Captain Correlli's Mandolin Metaphors and Similes

Captain Correlli's Mandolin Metaphors and Similes

Love

The various ways in which love is manifested between human beings is a major theme of the novel. As a result, a number of metaphorical constructions are devoted to exploring the nature of love.

“Love is a temporary madness, it erupts like volcanoes and then subsides.”

War

The irony of the situation, of course, is that this exploration of the facts of human love is situated within the context of the abomination toward love which is war. It is a complex exploration as the earthier aspects of love are juxtaposed against the brutality of battle:

“On the following morning an Italian sergeant shot his own captain, who had wanted to surrender, and Tiger tanks appeared out of nowhere and sat like ominous monsters at the crossroads, their hulls perspiring with the inhuman smell of oil and heated steel.”

Mythological Allusion

A popular way to draw a comparison between one thing and another has always been through the use of allusions to famous mythological figures. Obviously, type of metaphor is not nearly as prevalent as it used to be. For one thing, most of the population is not as familiar with mythology as it used to be. And for another, mythology and scripture used to be really the only two texts around. Still, it can be useful to get a point across:

“Struggling across the walls and fields, accompanied by that sticky smell of death, his hands slimy and slipping, he had felt like Atlas burdened by the world.”

A Real “Up” Narrator

The narration sometimes gets bogged down in melancholic contemplation that verges into the darker underbelly of existential dread. But, remember, war is all around and is even an invasive virus capable of poisoning the purity of love.
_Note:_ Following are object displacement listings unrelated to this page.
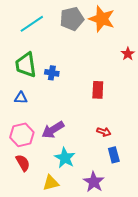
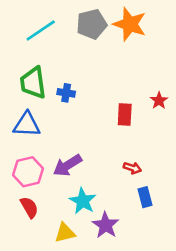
red star: (128, 54) -> (159, 100), moved
blue triangle: (21, 98) -> (27, 125), size x1.6
purple star: (94, 182) -> (106, 225), moved

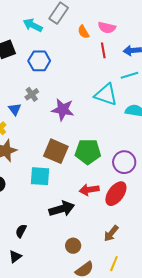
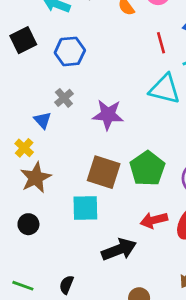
red line: (103, 50) -> (161, 43), moved
green pentagon: (88, 152) -> (147, 168), turned -30

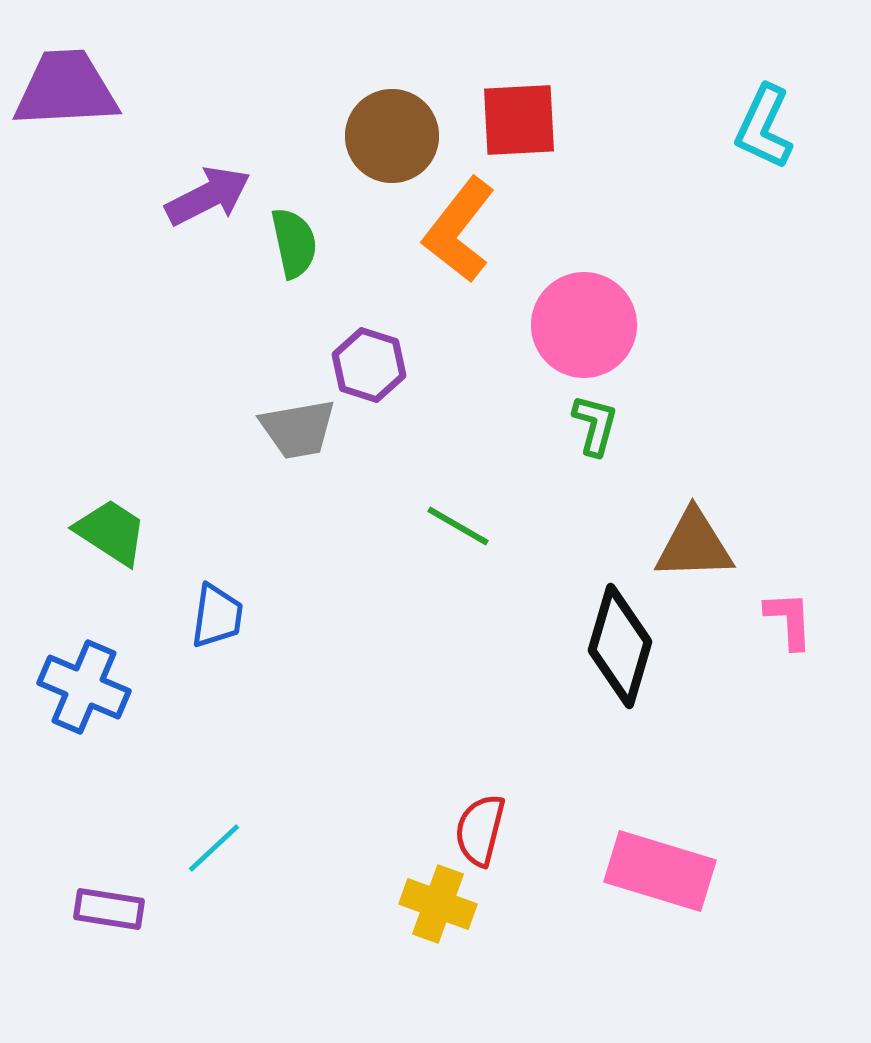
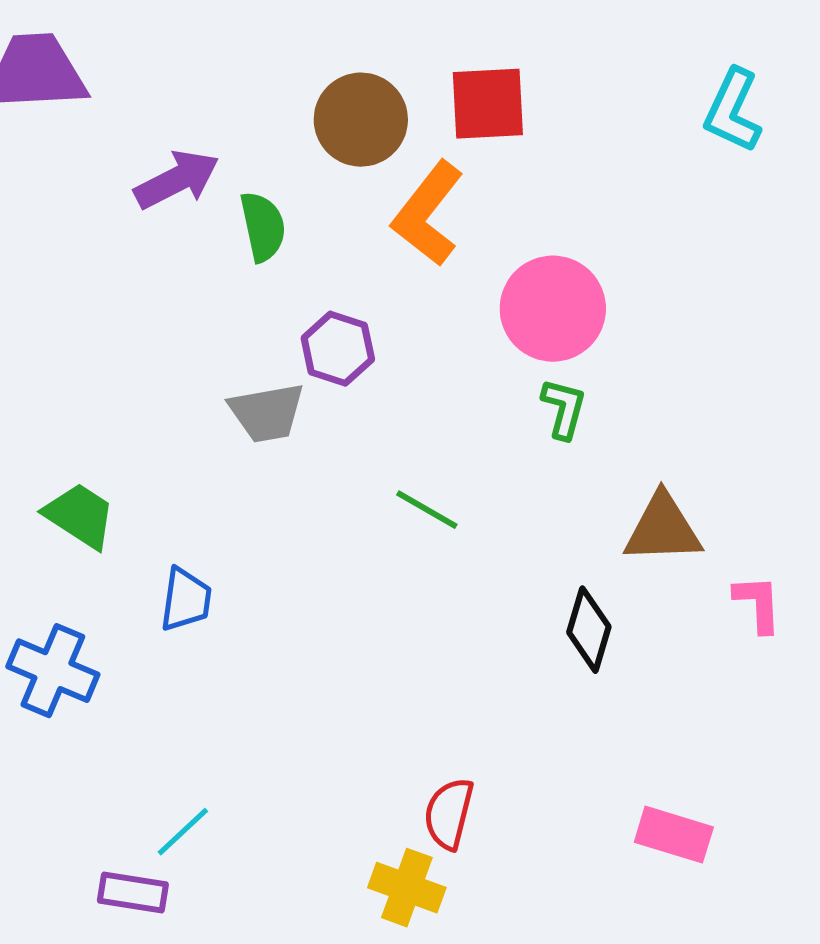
black diamond: (620, 646) -> (589, 630), size x0.7
pink rectangle: (660, 871) -> (674, 835), moved, size x0.7
purple rectangle: (109, 909) -> (133, 893), moved

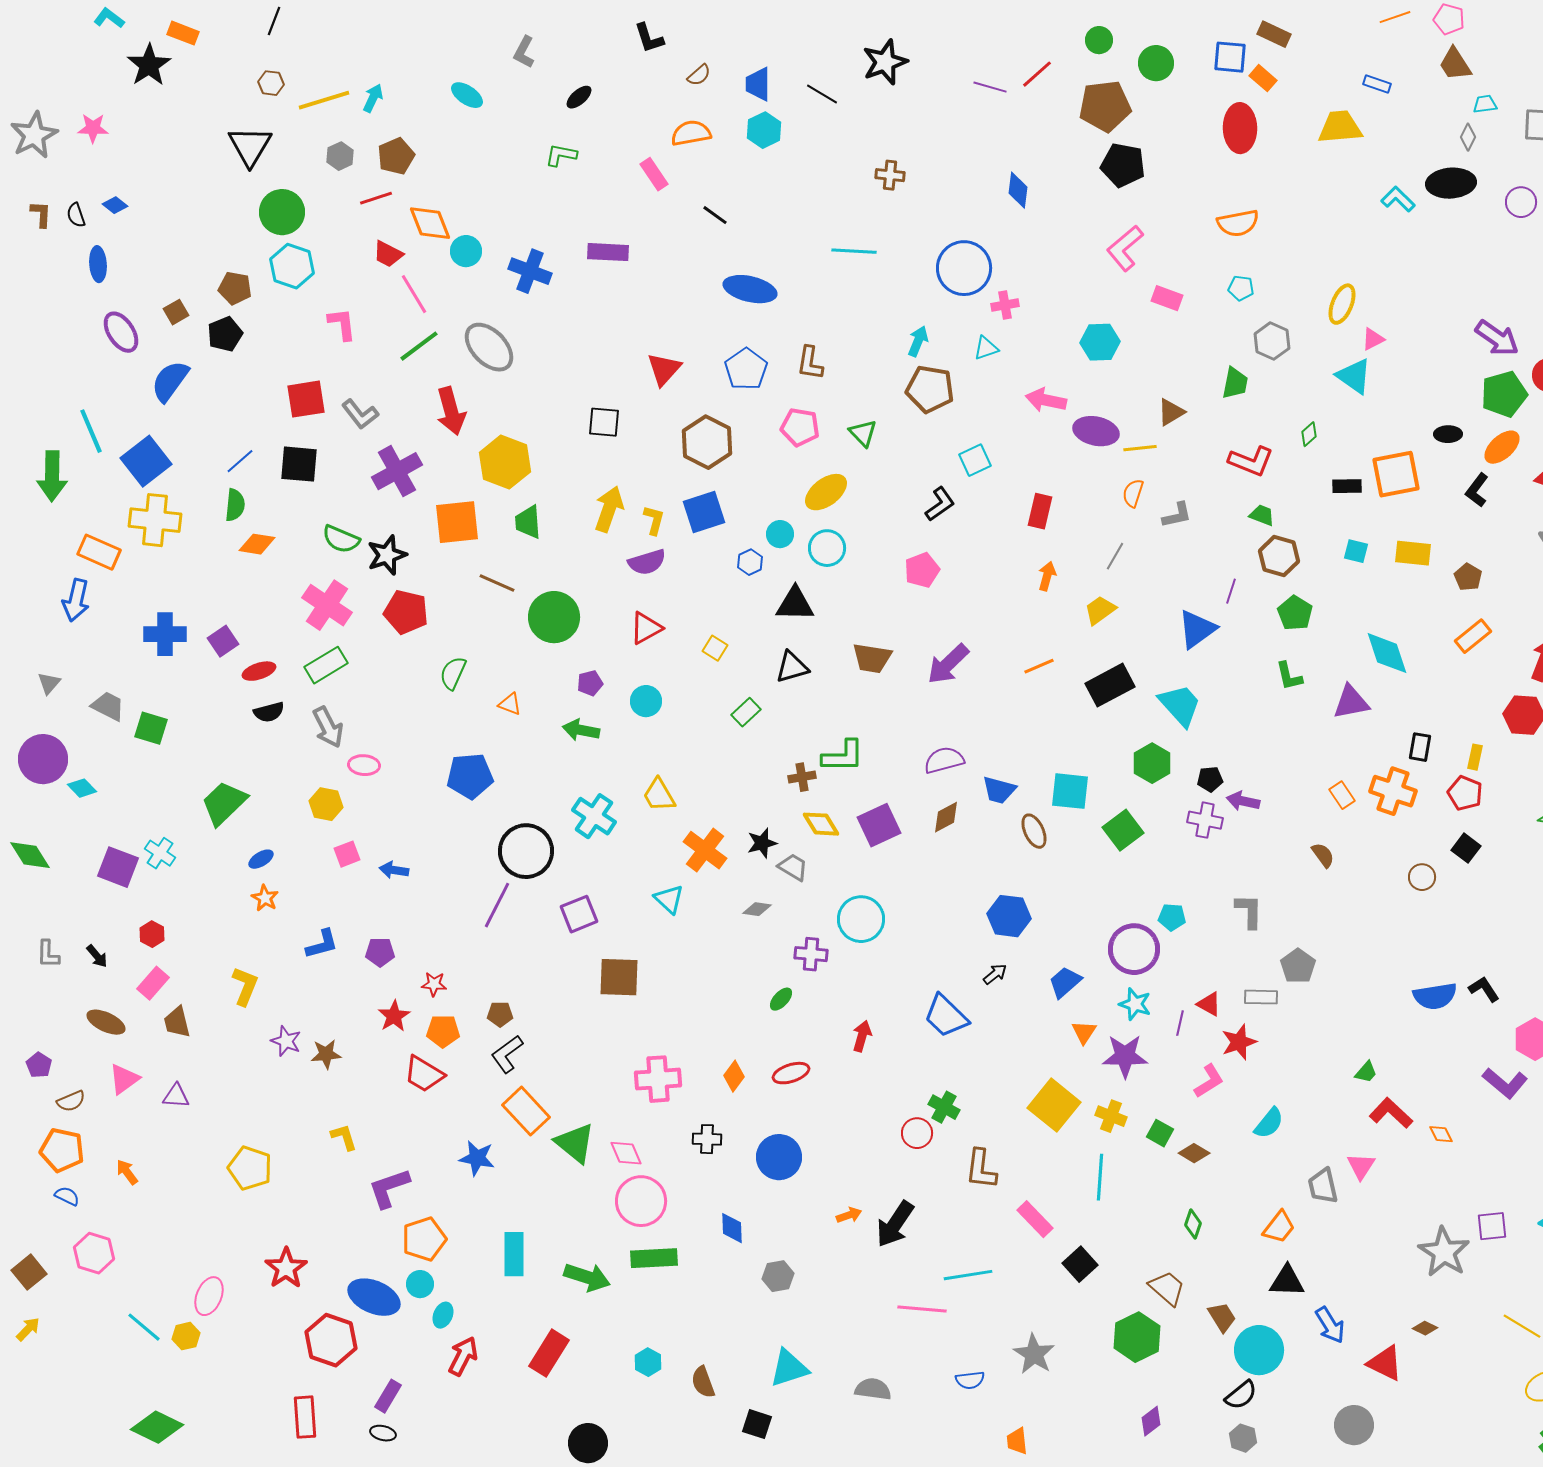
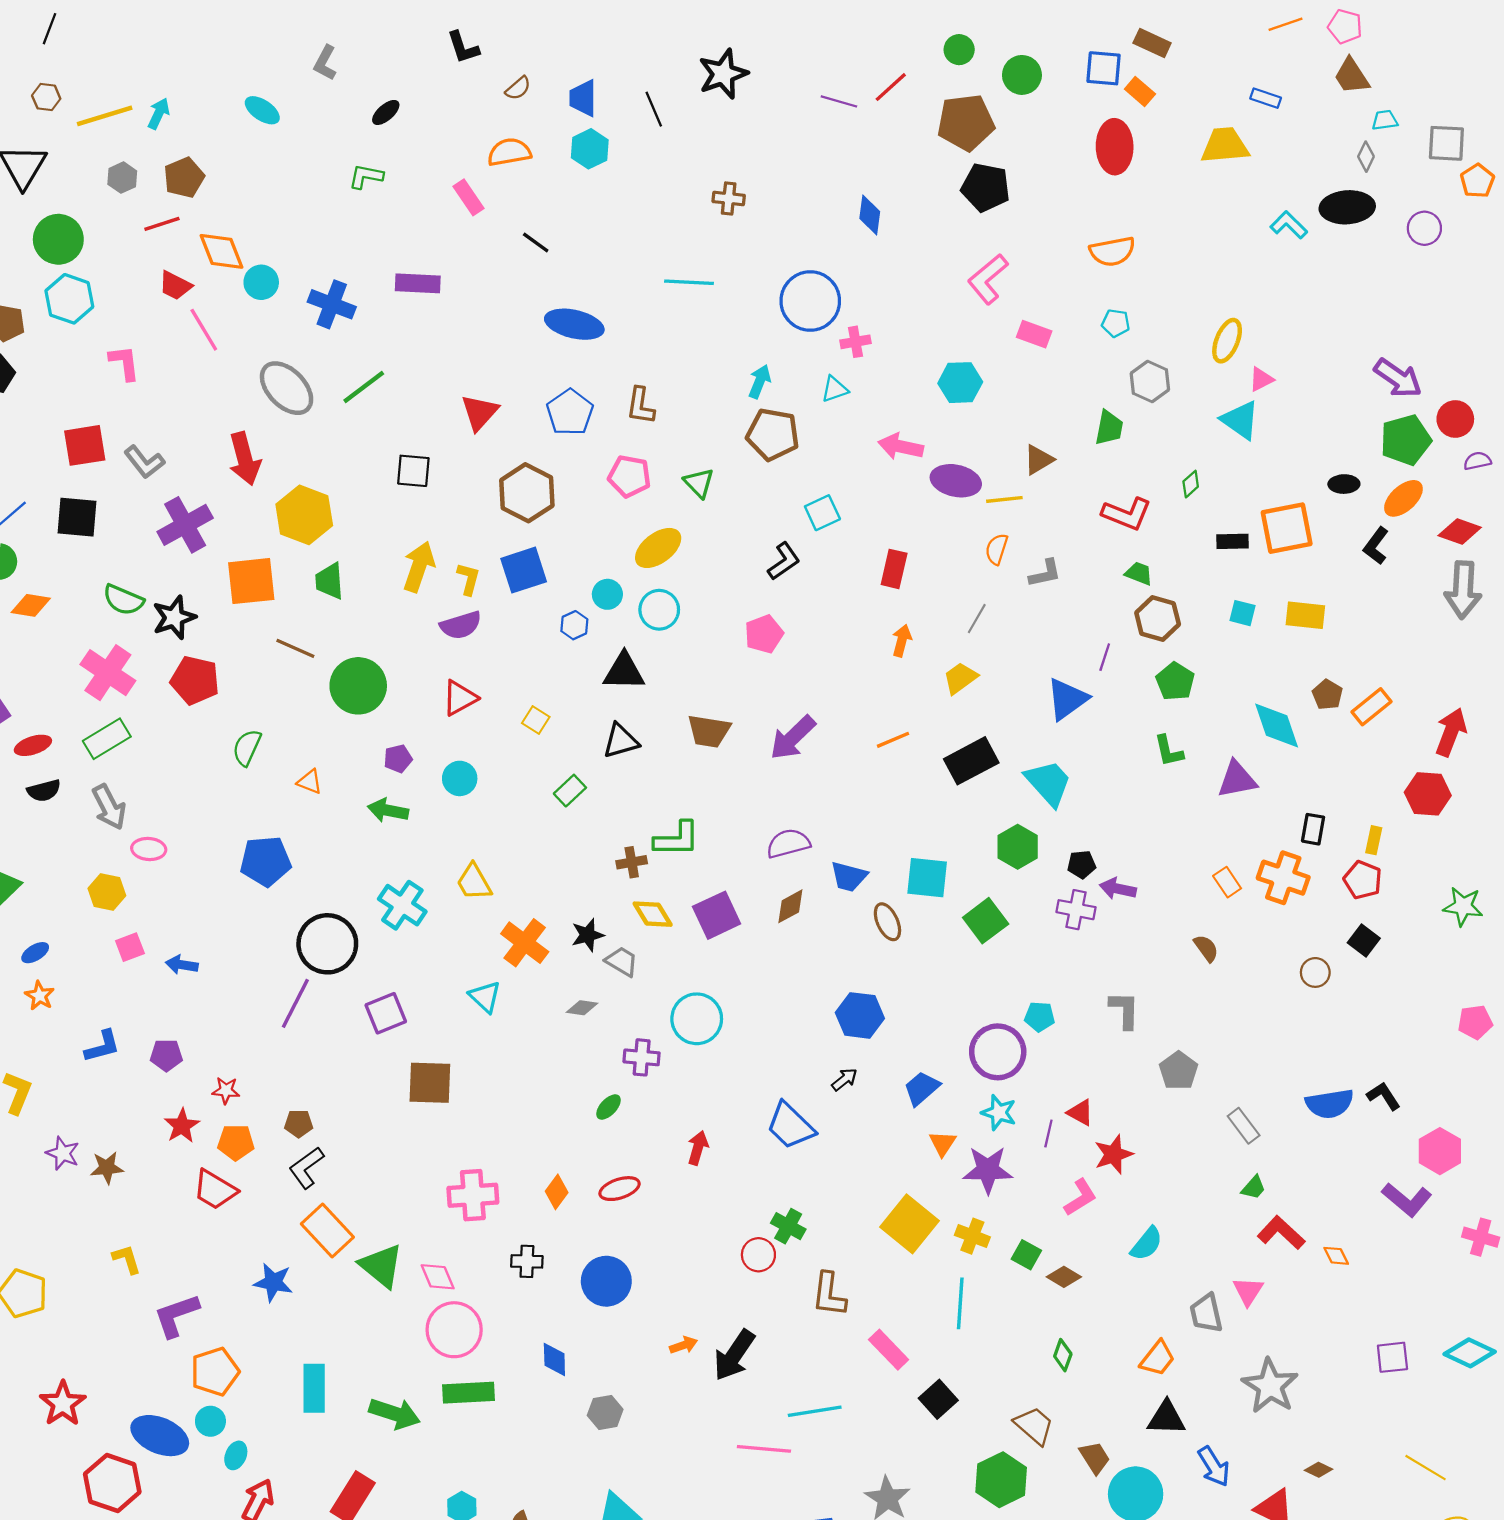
black line: (822, 94) -> (654, 109), turned 36
green line: (419, 346) -> (364, 387), moved
brown pentagon: (1468, 577) -> (1327, 695), moved
gray rectangle: (1261, 997) -> (1244, 1126), moved, turned 52
gray star: (1444, 1252) -> (1270, 1386), moved

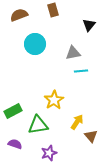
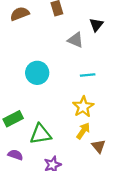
cyan circle: (35, 44) -> (37, 73), moved
gray triangle: (73, 53) -> (76, 40), moved, turned 35
yellow star: (54, 100) -> (83, 107), moved

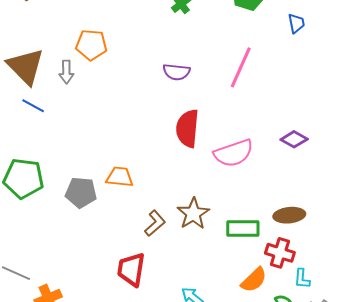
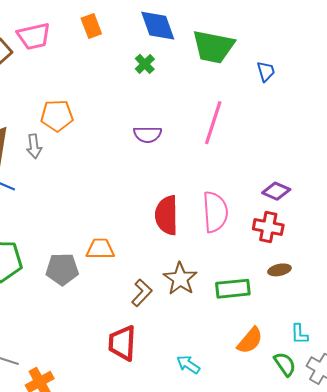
red semicircle: (187, 128) -> (167, 215), moved
pink semicircle: (234, 153) -> (215, 212), turned -69
brown ellipse: (289, 215) -> (279, 270), size x0.7
red cross: (280, 253) -> (268, 227), moved

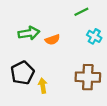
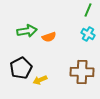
green line: (81, 12) -> (88, 10), moved, turned -40
yellow arrow: (43, 86) -> (40, 80), turned -104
Still, metaphorical imagery doesn’t get much gloomier than this:

“Life is a prison of poverty and aborted dreams, it is nothing but a slow progress to my place beneath the soil, it is a plot by God to disenchant us with the flesh, it is nothing but a brief flame in a bowl of oil between one darkness and another one that ends it.”

In Praise of Asymmetry

Symmetrical design gets a lot of press, but there are those who have forwarded very strong arguments that perfection is so unnatural as to cause distress and anxiety when viewed. This subtle sense of something being not quite right in the face of perfection goes way back and penetrates so deeply into some cultures that subtle asymmetrical additions to architecture be mandated. A character alludes to history in metaphorical conversation:

"Symmetry is only a property of dead things. Did you ever see a tree or a mountain that was symmetrical…if you ever see a symmetrical human face, you will have the impression that you ought to think it beautiful, but that in fact you find it cold… Symmetry is for God, not for us.”